Hypnotised Into Being

23rd June - 23rd July 2016

This new work, Hypnotised Into Being by Kate Mitchell is a breakthrough piece in her body of work. For two hours, Mitchell was placed under hypnosis and reacted to a specific list of suggestions. The work is based in the artworld: from critics to self-portraits, from feminist art to cubist women. But I can imagine this approach as an ongoing series with suggestions phoned in by curators or dealers or the public as part of its conceptual approach.

What makes this work so contemporary, and I believe a radical shift in her practice is that a performance under hypnosis does not have the authorship and conscious heroic performance you would expect from art. It is a radical decentring of the artist.
There are different definitions for what hypnotism actually is or achieves and ideas have changed over time. There is some agreement that hypnotism allows for imaginative responses that are unusually focused and intense. Even as far back as 1855 John Baird called this concentration, monoideism. It is like a wakeful sleep where Mitchell is still herself but someone that is let free, with a lessened mediation. It is a new form of authenticity that is not scripted.
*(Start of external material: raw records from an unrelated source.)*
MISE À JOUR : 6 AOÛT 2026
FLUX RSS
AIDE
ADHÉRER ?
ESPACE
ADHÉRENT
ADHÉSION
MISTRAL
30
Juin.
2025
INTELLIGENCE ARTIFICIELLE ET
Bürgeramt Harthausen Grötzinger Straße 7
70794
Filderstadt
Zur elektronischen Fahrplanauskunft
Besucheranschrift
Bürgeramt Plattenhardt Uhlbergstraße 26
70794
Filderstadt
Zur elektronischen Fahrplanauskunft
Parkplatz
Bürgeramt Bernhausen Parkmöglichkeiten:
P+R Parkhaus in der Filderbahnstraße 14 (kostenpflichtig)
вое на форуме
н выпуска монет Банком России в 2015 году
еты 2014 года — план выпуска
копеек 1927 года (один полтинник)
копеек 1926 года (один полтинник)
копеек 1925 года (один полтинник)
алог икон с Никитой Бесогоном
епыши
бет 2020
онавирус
Mitchell’s responses though are still in a way trained and thoughtful, they are bodily and textual. Her athleticism is often on show too. She seems to draw on a variety of approaches from caricature and satire, to interpretative dance and charades. Sometimes she embodies the figure, sometimes she draws on more semiotic signing. So for example in The Critic, she apes the thoughtful head nods and meditative gestures and then cuts to furious and ridiculous typing.
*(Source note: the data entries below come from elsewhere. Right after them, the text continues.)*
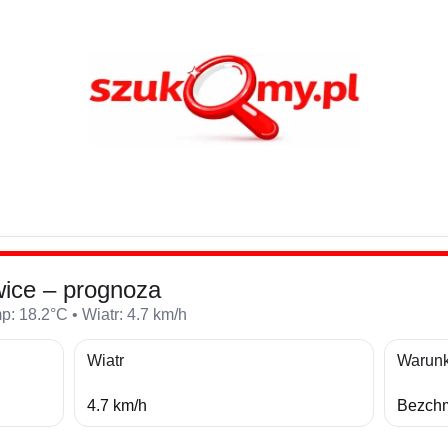
ice – prognoza
: 18.2°C • Wiatr: 4.7 km/h
Wiatr
Warunk
4.7 km/h
Bezchm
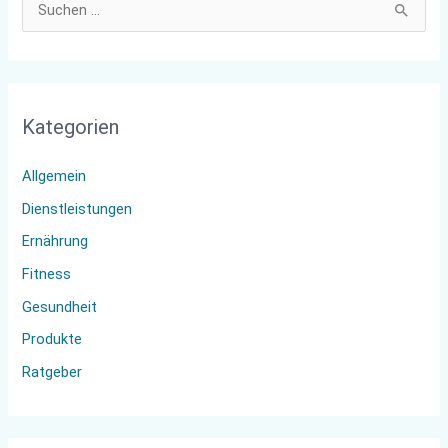
S
u
c
h
Kategorien
e
n
Allgemein
n
Dienstleistungen
a
Ernährung
c
Fitness
h
:
Gesundheit
Produkte
Ratgeber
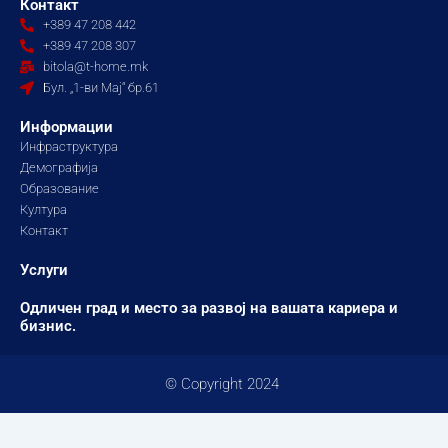
Контакт
b
a
u
+389 47 208 442
o
g
b
+389 47 208 307
o
r
e
bitola@t-home.mk
k
a
Бул. „1-ви Мај“ бр.61
m
Информации
Инфраструктура
Демографија
Образование
Култура
Контакт
Услуги
Одличен град и место за развој на вашата кариера и
бизнис.
© Copyright 2024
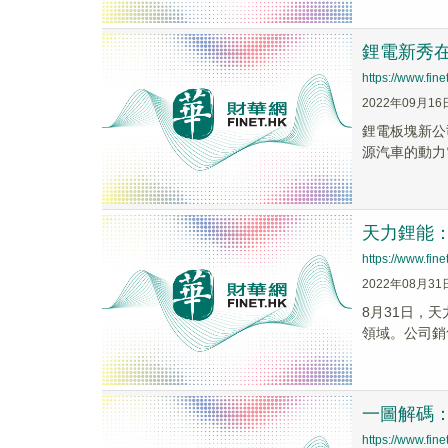
鋰電新秀
https://www.fi
2022年09月16
鋰電板塊新公
源汽車的動力
天力鋰能
https://www.fi
2022年08月31
8月31日，
領域。公司銷
一圖解碼
https://www.fi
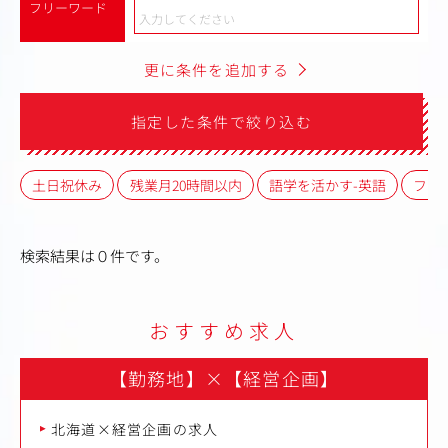
フリーワード
更に条件を追加する
指定した条件で絞り込む
土日祝休み
残業月20時間以内
語学を活かす-英語
フレ
検索結果は０件です。
おすすめ求人
【勤務地】
×
【経営企画】
北海道×経営企画の求人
In developing the suggestion Kate Mitchell Artwork she vacillates between the sublime and the funny, which is an incredibly apt response. Self Portrait is illuminating too. Romantic Painting and Cubist Woman all get played out as grand gestures, sweeps of the hand as if she is painting in space, and self embodiment as if she is the work.

It is no doubt an extension of previous work. Mitchell has previously introduced ideas of mind-reading, superstition and crystal balls; historically mesmerism, animal magnetism of what James Baird finally called hypnosis in 1841 has a long connection with these other activities. Mesmeric séances and soirees were a common theatre form. The video takes this area of interest and brings it back to her earlier slapstick videos which were fun and absurd.
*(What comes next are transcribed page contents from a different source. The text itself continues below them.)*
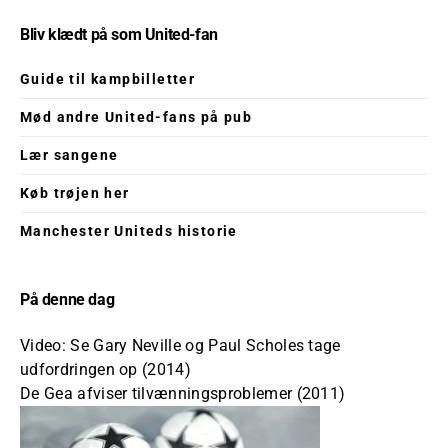
Bliv klædt på som United-fan
Guide til kampbilletter
Mød andre United-fans på pub
Lær sangene
Køb trøjen her
Manchester Uniteds historie
På denne dag
Video: Se Gary Neville og Paul Scholes tage
udfordringen op (2014)
De Gea afviser tilvænningsproblemer (2011)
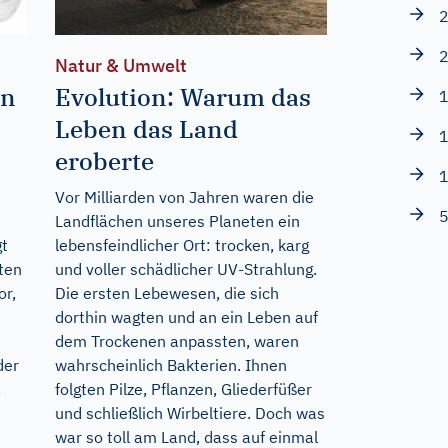
2
2
Natur & Umwelt
in
Evolution: Warum das
1
Leben das Land
1
eroberte
1
Vor Milliarden von Jahren waren die
5
Landflächen unseres Planeten ein
gt
lebensfeindlicher Ort: trocken, karg
ten
und voller schädlicher UV-Strahlung.
or,
Die ersten Lebewesen, die sich
dorthin wagten und an ein Leben auf
dem Trockenen anpassten, waren
der
wahrscheinlich Bakterien. Ihnen
,
folgten Pilze, Pflanzen, Gliederfüßer
und schließlich Wirbeltiere. Doch was
war so toll am Land, dass auf einmal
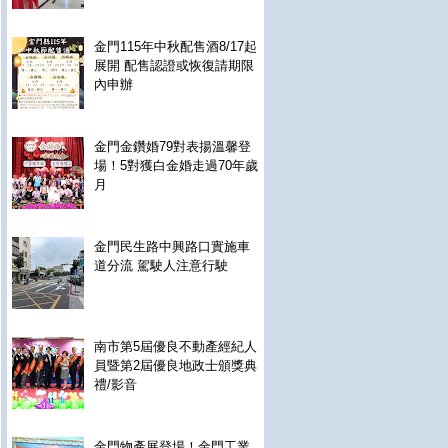
金門115年中秋配售酒8/17起
展開 配售認證或恢復請期限
內申辦
金門金鑽婚79對表揚溫馨登
場！5對獲白金婚走過70年歲
月
金門民生路中興路口實施車
道分流 駕駛人注意行駛
南市第5屆優良不動產經紀人
員暨第2屆優良地政士頒獎典
禮/影音
金門物產展登場！金門工業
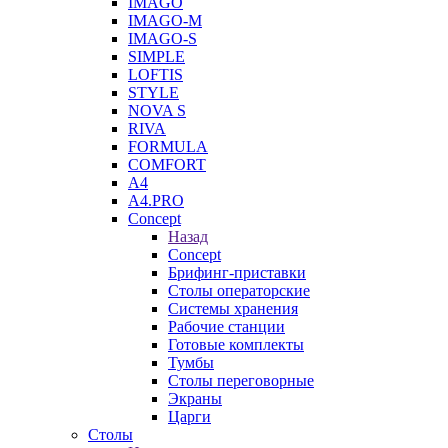
IMAGO
IMAGO-M
IMAGO-S
SIMPLE
LOFTIS
STYLE
NOVA S
RIVA
FORMULA
COMFORT
A4
A4.PRO
Concept
Назад
Concept
Брифинг-приставки
Столы операторские
Системы хранения
Рабочие станции
Готовые комплекты
Тумбы
Столы переговорные
Экраны
Царги
Столы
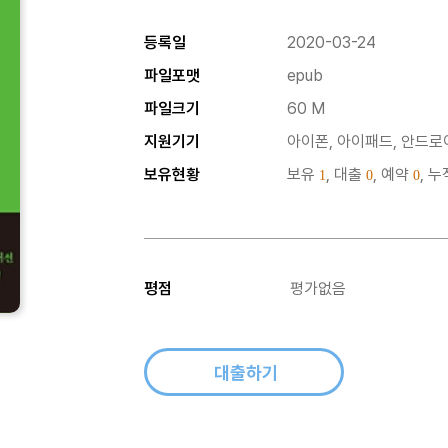
등록일
2020-03-24
파일포맷
epub
파일크기
60 M
지원기기
아이폰, 아이패드, 안드로이
보유현황
보유
, 대출
, 예약
, 
1
0
0
평점
평가없음
대출하기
It is the perfect vehicle for contemporary art because hypnotism has modernism as part of its DNA. Invented by Franz Mesmer before the French Revolution its connection of psychology and science and magic is a particularly apt choice in a world that wants to believe in spirituality and magic again. A popular entertainment for much of the 19th century it was probably 20th century forms like cinema that killed off its popularity. It is a trans-historical vehicle that references modernity and its irrational side.

Art and hypnotism has been tried before. The surrealists experimented with hypnotism especially in the Sleeping Years of 1921-1924 but they eventually gave up on the practice, feeling that it wasn’t scientific enough, preferring subconscious approaches. Matt Mullican’s paintings and performances are perhaps the most famous current example of using hypnosis in contemporary art.

The work questions the limits of what we expect art to be. In a way this work is post-critical in that there is no distance to critique Mitchell’s hypnotic responses. The work instead grounds itself in a belief system outside art and forces us to accept the premise of the mesmeric. They almost return art to a 19th-century entertainment, fun and stylish. But I was left with so much from this performance. The physical poetry was evocative, alluring and intelligent. As hypnosis becomes a more fringe approach in psychoanalysis and medicine, it becomes more and more free to be an art medium.